Abstract
This study aims to know the practice of corpse care at PKU Muhammadiyah Hospi- tal Bantul to get conclusions about the suitability of its application with the guidance of the Tarjih and Tajdid Muhammadiyah Council. To get a complete picture of the corpse care process at PKU Muhammadiyah Hospital Bantul, researchers used data collection techniques with observation, interviews, and documentaries. The results of this study concluded that the practice of bathing and kafiaing corpses in the PKU Muhammadiyah Bantul Hospital was in accordance with the guidance of the Tarjih and Tajdid Muham- madiyah Central Management Council. Inthis study it was also found that there was no guidance from the Tarjih and Tajdid Muhammadiyah Council on the handling of bathing the corpses that were indicated as having infectious diseases. Thus, there is a need for a comprehensive new perspective in looking at the problems that arise in the midst of the people along with the times.
Pendahuluan
Amal Usaha Muhammadiyah (AUM) dalam bentuk Rumah Sakit PKU Muhammadiyah lahir tidak hanya sebagai pelengkap kebutuhan persyarikatan pada ranah gerakan kesehatan semata dalam rangka memenuhi kebutuhan taraf hidup sehat masyarakat. Lebih dari itu, seluruh amal usaha Muhammadiyah didirikan sebagai wujud gerakan Islam, dakwah, dan tajdid. Adapun yang dimaksud dengan gerakan tajdid mengandung 2 makna sekaligus. Pertama, bermakna tajrid atau pemurnian pada ranah aqidah, akhlaq, dan ibadah yang seluruhnya harus sesuai dengan tuntunan al-Quran dan as-Sunnah al-Makbulah. Sedangkan makna tajdid yang kedua bermakna dinamisasi pada ranah mu’amalah duniawiyah yang memang membutuhkan kreasi manusia.

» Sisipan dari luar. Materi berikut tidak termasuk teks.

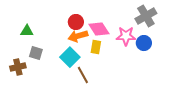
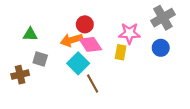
pink diamond: (99, 29) -> (90, 44), moved
orange arrow: (78, 36) -> (71, 40), moved
pink star: (126, 36) -> (129, 33), moved
yellow rectangle: (96, 47) -> (121, 52), moved

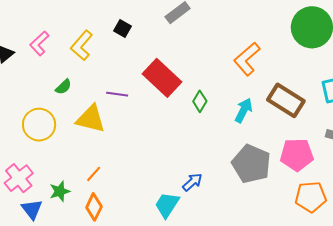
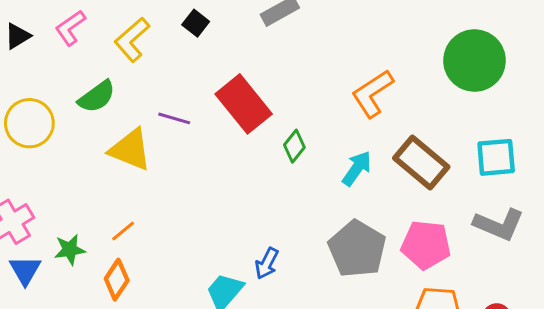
green semicircle: (63, 87) -> (97, 97), size x1.5
yellow circle: (39, 125) -> (29, 123), moved
blue arrow: (192, 182) -> (267, 263), turned 150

Rumah Sakit PKU Muhammadiyah Bantul merupakan Amal Usaha Muhammadiyah yang dikelola langsung oleh Pimpinan Daerah Muhammadiyah Kabupaten Bantul dan memiliki nilai yang sangat strategis pada ranah dakwah pemurnian agama Islam. Bagaimana tidak, Kabupaten Bantul adalah salah satu kabupaten yang terletak paling selatan yang menjadi bagian dari Daerah Istimewa Yogyakarta yang langsung berhubungan dengan mitos Ratu Pantai Selatan Nyi Roro Kidul. Kondisi demikian menjadikan Bantul adalah salah satu kabupaten dengan ritual-ritual budaya yang berbau syirik dan bid’ah terbanyak jika dibandingkan dengan kabupaten lain di Daerah Istimewa Yogyakarta.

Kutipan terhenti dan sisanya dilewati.